A: I wanna make sure to say that being the U.S. ambassador to Russia was a fantastic job, a fantastic experience. I loved having that job, in part, because I got to interact with all different dimensions of the Russian government and society. Russia is a complex, intriguing, engaging society. I’ve lived in that country many times, I’ve lived there six or seven years over my lifetime. But I never before got to see so many different dimensions of society, and business, and culture, and sports, and regional government, and I’d never been to Vladivostok, until I was ambassador.

I really appreciated—and this will sound somewhat strange maybe—but even when the government was seriously harassing me, for the most part, Russian society really embraced me. I did speak Russian, I knew thousands of Russians before I’d got into this job, but I deliberately tried to engage with student audiences, and cultural events, and get in to the fabric of Russian society. And when I did, almost always, there was a warm feeling from the Russians.
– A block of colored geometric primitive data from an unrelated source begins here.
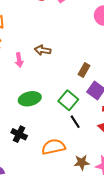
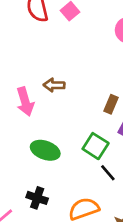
pink arrow: (19, 60) -> (25, 102), size x1.5
green ellipse: (30, 99) -> (45, 150), turned 40

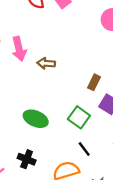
pink arrow: (25, 102) -> (19, 49), moved
black line: (108, 173) -> (84, 149), moved

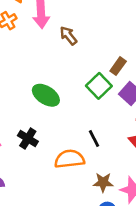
brown arrow: (46, 63) -> (68, 36), turned 36
green square: (79, 117) -> (99, 86), moved

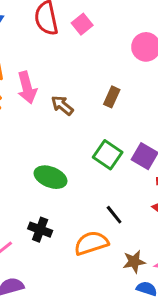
brown rectangle: (118, 66) -> (112, 97), moved

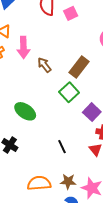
brown rectangle: (112, 97) -> (79, 67), size x1.5
green square: (108, 155) -> (69, 92), moved
orange semicircle: (91, 243) -> (39, 183), moved

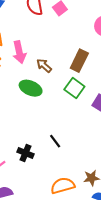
green ellipse: (25, 111) -> (31, 88), moved
black line: (62, 147) -> (55, 141), moved

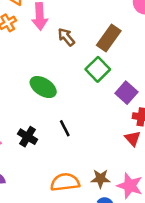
green ellipse: (31, 88) -> (43, 87), moved

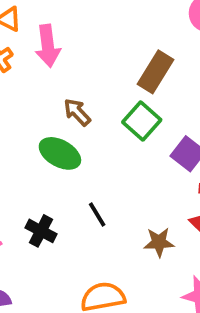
brown arrow: (66, 37) -> (77, 112), moved
brown star: (101, 179) -> (159, 242), moved

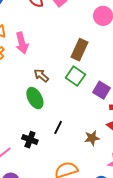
green ellipse: (60, 153) -> (35, 98), turned 40
black line: (97, 214) -> (58, 127), turned 64

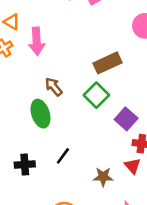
brown rectangle: (79, 50) -> (108, 63), turned 30
black cross: (30, 140) -> (25, 165), turned -35

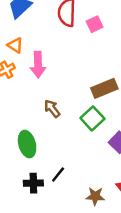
green ellipse: (40, 114) -> (27, 144), moved
black cross: (25, 165) -> (33, 183), moved

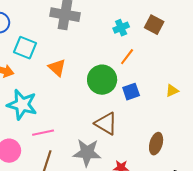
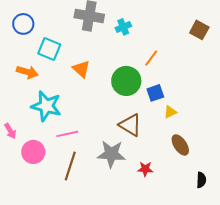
brown square: (154, 25) -> (199, 30), moved
cyan cross: (121, 28) -> (123, 27), moved
yellow triangle: (172, 91) -> (170, 112), moved
brown ellipse: (156, 144) -> (180, 145), turned -50

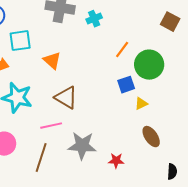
cyan square: (49, 49) -> (20, 41), turned -30
green circle: (126, 81) -> (149, 65), moved
brown triangle: (130, 125) -> (66, 98), moved
pink line: (67, 134) -> (51, 126), moved

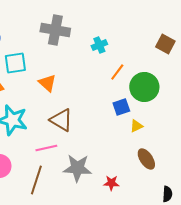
cyan cross: (94, 19) -> (99, 45), moved

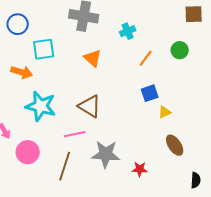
brown square: (165, 44) -> (194, 14), moved, turned -30
orange triangle: (47, 83) -> (93, 58), moved
green circle: (144, 87) -> (180, 50), moved, size x0.6

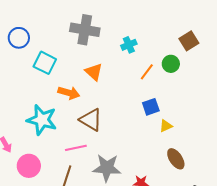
brown square: (194, 14) -> (189, 41), moved, turned -30
cyan square: (44, 49) -> (45, 63), turned 35
green circle: (180, 50) -> (171, 64), moved
orange arrow: (22, 72) -> (69, 93), moved

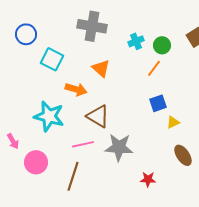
green circle: (171, 64) -> (162, 45), moved
gray star: (107, 168) -> (119, 147), moved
Especially, and finally, because I was there not just as Mike McFaul but as the proud representative of President Obama and the United States of America. I drove around in this big black limousine, surrounded by at least one, sometimes two, very American big cars. One of my bodyguards said, “You know, Mr. Ambassador, we like to drive the car without the American flag out because we don’t wanna bring too much attention to ourselves here.” And I was like, “You gotta be kidding me! Look: You don’t think we are bringing attention? Put that damn flag out.”
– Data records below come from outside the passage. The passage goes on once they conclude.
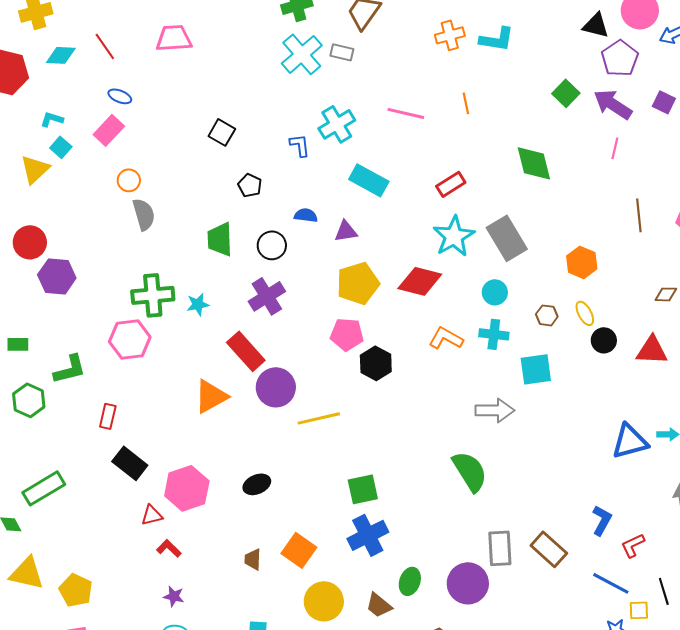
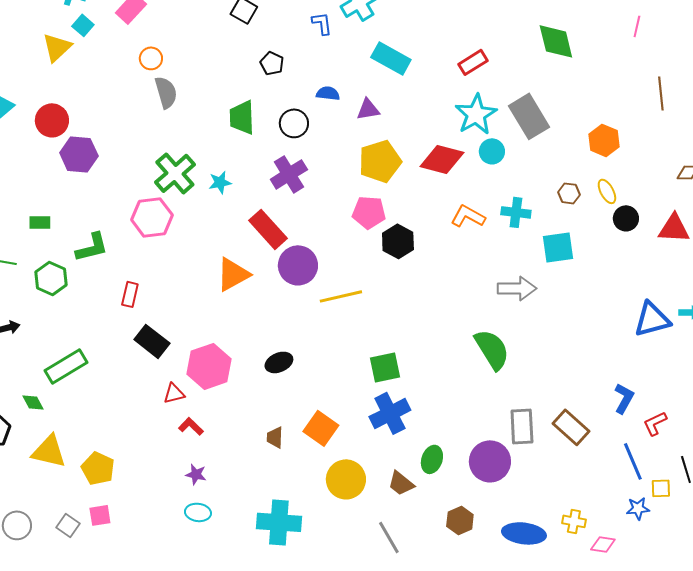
cyan circle: (495, 292) -> (492, 151), moved
green cross: (153, 295) -> (175, 173), turned -36
blue line: (611, 583) -> (633, 461), turned 39

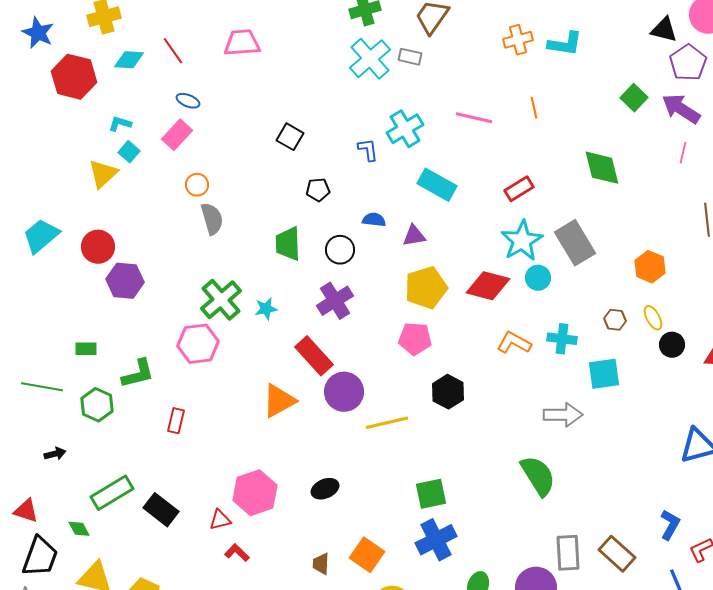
black pentagon: (272, 63) -> (318, 190), turned -30
black hexagon: (398, 241) -> (448, 392), moved
black rectangle: (152, 341) -> (161, 510), moved

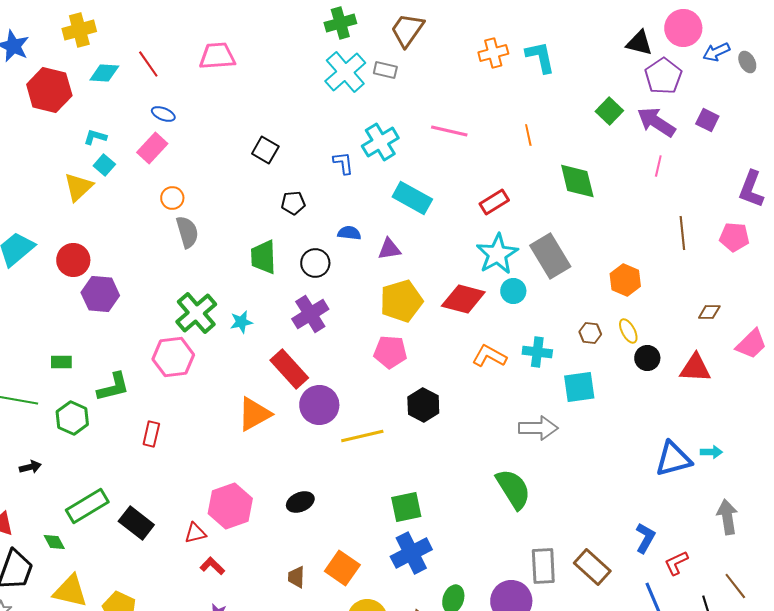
cyan L-shape: (565, 44) -> (540, 57), turned -111
orange line: (534, 108) -> (528, 135), moved

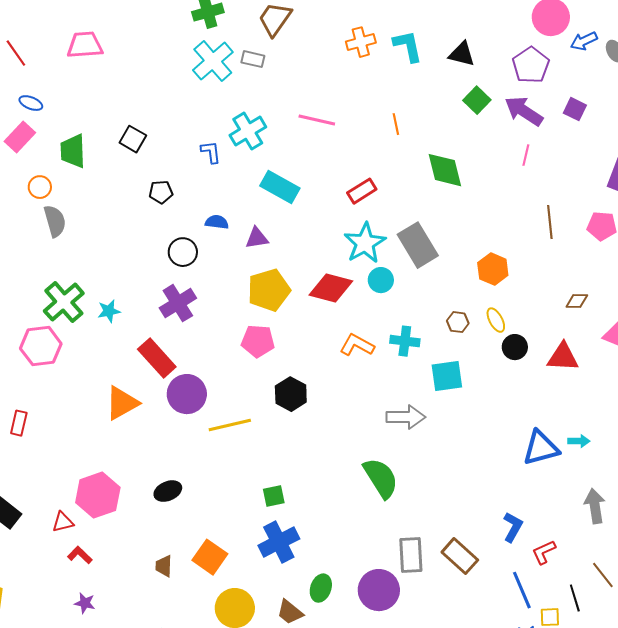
black triangle: (639, 43) -> (462, 54), moved
green trapezoid: (263, 257) -> (73, 151), moved
green square: (406, 507) -> (274, 496), size x0.7

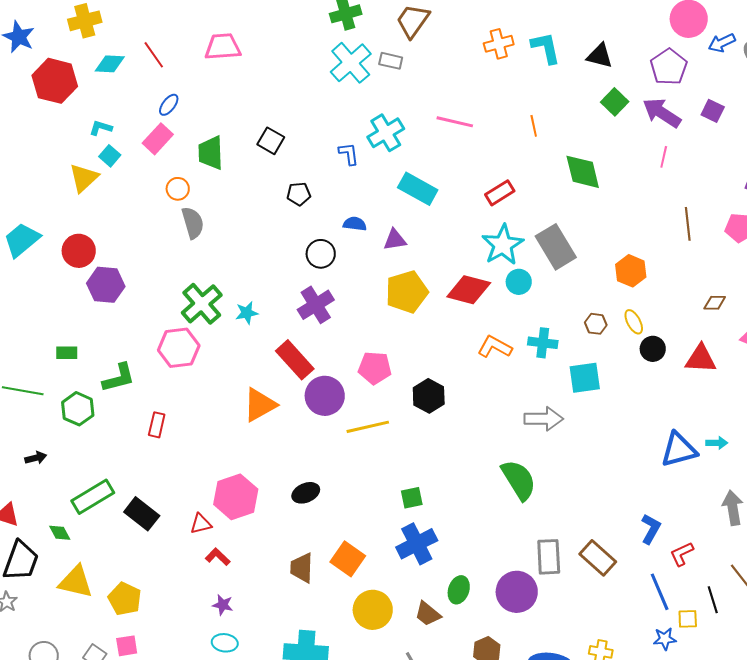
blue ellipse: (31, 103) -> (169, 105), turned -75
pink pentagon: (258, 341) -> (375, 368), moved
brown trapezoid: (164, 566) -> (302, 568), size x1.4

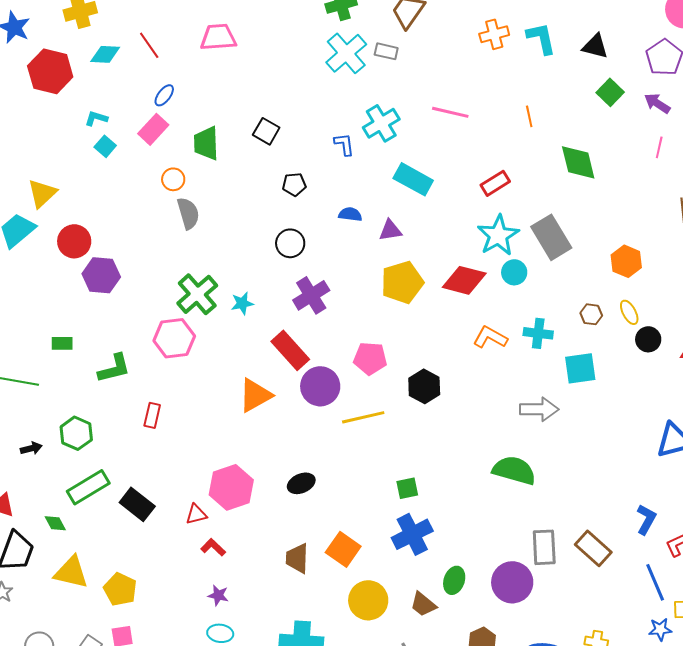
purple arrow: (662, 113) -> (657, 103), size x0.7
yellow triangle: (84, 178) -> (42, 193), moved
black circle: (321, 254) -> (290, 243), moved
green hexagon: (78, 409) -> (76, 433), moved
green semicircle: (519, 480) -> (514, 470), turned -42

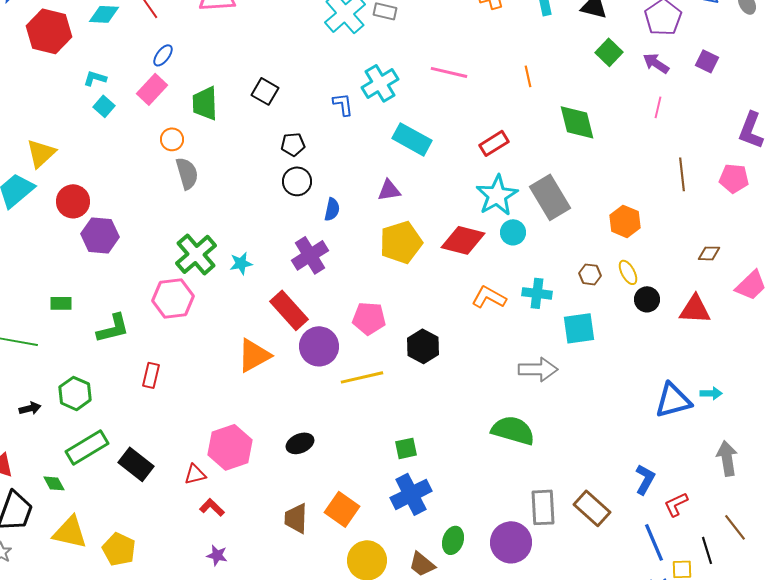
blue semicircle: (350, 214) -> (332, 209), moved, turned 95
black circle: (290, 243) -> (297, 181), moved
Q: What’s your advice for America’s new foreign policy standard-bearers, like John Bolton and Mike Pompeo?

A: Well, tragically, as I write about the period of deep cooperation that we were trying to do during the Reset years, and my colleague here at Stanford, George Shultz, was trying to do with [Mikhail] Gorbachev in the end of the 80s, that period has ended for now. I say that in tragedy, not because I applaud it, but the opportunities for that are no longer.

I do think we need to push back on President Putin when he is doing egregious things. I agree with that. As we had to do in the Cold War from time to time. And at the same time, when there are opportunities to engage with Russia, with the Russian government, on issues of mutual interest, we also have to do that.

George Shultz is actually a big hero of mine; he was the secretary of state under Ronald Reagan. I say that as a lifelong Democrat, but George has been a mentor of mine and he’s been here at Stanford now for several decades. He writes about that dual purpose during his time in dealing with the Soviets, and how you need to be able to walk and chew gum at the same time: Not overreact, but be strong. If I was going to give them one piece of advice, to Pompeo especially, I would say read George Shultz’s memoirs. They’re called Turmoil & Triumph and he’s got some fantastic chapters about how to do this dual-track diplomacy. And also read my book!

Q: What about Canada’s role in all of this?

A: One of the most articulate, smart, strategic thinkers about liberal values in the international system is Canada’s foreign minister today. At a time when I feel like we, Americans, are kind of absent on that stage, Chrystia Freeland has made some truly extraordinary speeches. I am grateful for her leadership on those things. And especially because she knows Russia well, and she also knows Ukraine well. Analytically she’s made some of the best statements about why we need to defend the liberal international order that anybody’s made in the last couple of years.